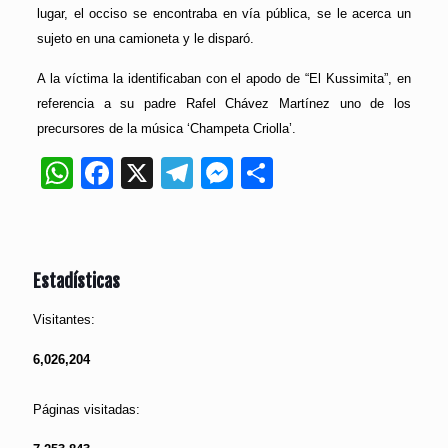
lugar, el occiso se encontraba en vía pública, se le acerca un
sujeto en una camioneta y le disparó.
A la víctima la identificaban con el apodo de “El Kussimita”, en
referencia a su padre Rafel Chávez Martínez uno de los
precursores de la música ‘Champeta Criolla’.
WhatsApp
Facebook
X
Telegram
Messenger
Compartir
Estadísticas
Visitantes:
6,026,204
Páginas visitadas:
════
▶ _Required work_
Without the images, print all of the lines above exactly.

▶ _Output for this exercise_
lugar, el occiso se encontraba en vía pública, se le acerca un
sujeto en una camioneta y le disparó.
A la víctima la identificaban con el apodo de “El Kussimita”, en
referencia a su padre Rafel Chávez Martínez uno de los
precursores de la música ‘Champeta Criolla’.
WhatsApp
Facebook
X
Telegram
Messenger
Compartir
Estadísticas
Visitantes:
6,026,204
Páginas visitadas:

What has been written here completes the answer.